The news comes courtesy of a report from Android Central, which says it has confirmed the change with Google’s senior VP of devices and services, Rick Osterloh. More specific details weren’t revealed.
While fingerprint unlocking issues on the Pixel 6 and Pixel 6 Pro didn’t seem to affect everyone, many complained about problems, and our reviews at Android Police pointed out issues at launch. The best way to describe performance then was “inconsistent,” with the fingerprint sensor sometimes failing to work correctly, paired with seemingly random unlock times. Some device owners claim that subsequent updates improved performance, and Google’s changelogs corroborate that the fingerprint sensor has been tweaked in software over time. But even today, fingerprint unlock performance on Google’s last crop of phones doesn’t match other high-end devices.
At one point, Google claimed that its “enhanced security algorithms” could be responsible for observed performance. A change in hardware might not necessarily improve things by itself.

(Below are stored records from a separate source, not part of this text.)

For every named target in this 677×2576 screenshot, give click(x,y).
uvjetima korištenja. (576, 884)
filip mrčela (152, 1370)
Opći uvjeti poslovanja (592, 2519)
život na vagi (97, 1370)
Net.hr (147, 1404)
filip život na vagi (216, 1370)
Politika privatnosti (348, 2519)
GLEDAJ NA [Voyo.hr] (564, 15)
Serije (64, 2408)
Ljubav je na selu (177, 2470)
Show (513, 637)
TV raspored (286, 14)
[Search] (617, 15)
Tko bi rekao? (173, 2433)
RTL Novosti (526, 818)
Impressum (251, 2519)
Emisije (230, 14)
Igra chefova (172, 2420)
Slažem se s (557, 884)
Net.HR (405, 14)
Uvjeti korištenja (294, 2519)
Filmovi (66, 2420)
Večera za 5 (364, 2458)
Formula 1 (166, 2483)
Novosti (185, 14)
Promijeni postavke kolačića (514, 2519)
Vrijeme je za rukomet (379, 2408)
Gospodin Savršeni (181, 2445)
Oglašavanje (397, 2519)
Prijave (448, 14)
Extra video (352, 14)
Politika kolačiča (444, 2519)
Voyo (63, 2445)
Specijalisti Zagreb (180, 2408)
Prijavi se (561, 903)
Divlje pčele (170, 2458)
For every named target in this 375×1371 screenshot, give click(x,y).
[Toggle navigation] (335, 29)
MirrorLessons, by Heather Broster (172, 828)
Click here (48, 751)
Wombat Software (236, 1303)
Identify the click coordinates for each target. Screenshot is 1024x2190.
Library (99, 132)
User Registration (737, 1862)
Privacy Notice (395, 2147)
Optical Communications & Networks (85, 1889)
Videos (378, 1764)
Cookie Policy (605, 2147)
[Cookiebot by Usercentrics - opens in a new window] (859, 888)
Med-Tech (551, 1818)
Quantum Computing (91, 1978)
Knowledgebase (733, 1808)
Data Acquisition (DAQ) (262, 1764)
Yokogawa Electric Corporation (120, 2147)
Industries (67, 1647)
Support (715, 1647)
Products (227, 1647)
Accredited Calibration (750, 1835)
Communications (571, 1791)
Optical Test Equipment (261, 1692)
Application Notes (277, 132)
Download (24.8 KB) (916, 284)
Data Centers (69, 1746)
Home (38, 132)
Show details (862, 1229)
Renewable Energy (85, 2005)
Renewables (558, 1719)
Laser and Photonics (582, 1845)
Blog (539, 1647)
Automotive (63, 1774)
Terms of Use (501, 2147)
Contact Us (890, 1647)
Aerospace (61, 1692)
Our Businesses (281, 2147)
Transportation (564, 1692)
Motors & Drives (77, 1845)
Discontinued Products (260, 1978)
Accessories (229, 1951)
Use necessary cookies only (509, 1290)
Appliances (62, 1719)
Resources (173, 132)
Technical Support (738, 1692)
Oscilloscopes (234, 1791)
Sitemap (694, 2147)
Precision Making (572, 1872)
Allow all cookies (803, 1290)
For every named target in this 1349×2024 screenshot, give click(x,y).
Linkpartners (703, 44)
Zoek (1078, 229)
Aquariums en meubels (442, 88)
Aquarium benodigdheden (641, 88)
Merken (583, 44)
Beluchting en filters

Previous digging indicated that the Pixel 6 and 6 Pro use a Goodix optical sensor, but prior attempts to confirm that with the manufacturer itself were stonewalled — agreements or other contracts may have prevented that. Other phones that have used the Goodix sensors have had fantastic fingerprint unlocking performance (like OnePlus phones), which made the Pixel 6 series’ problems all the more confusing. It’s unclear if the Pixel 6a will use another Goodix sensor (the company makes more than one) or if a different brand or technology will be used. Under-display sensors come in more than one type.
Google also has an ongoing issue with the Pixel 6 and 6 Pro fingerprint sensor failing to be “calibrated” correctly after repairs in certain cases. A bug report for the issue indicates the problem still hasn’t been resolved, though the nature of the problem was inconsistent.
“Different” hardware doesn’t mean “better,” but it opens the door to improvements in fingerprint unlocking performance on the Pixel 6a, which has some huge shoes to fill as the follow-up to one of last year’s best products. The Pixel 5a is an excellent phone, and though the rear-mounted capacitive fingerprint sensor had a shallow lip that made it hard to find without a case, it was consistent, fast, and reliable. Hopefully, we can say the same about the Pixel 6a.
Among other Pixel 6a hardware details you can ogle, the upcoming phone will feature a custom Tensor chipset like the Pixel 6 series, 6GB of RAM, 128GB of storage at a $450 price tag.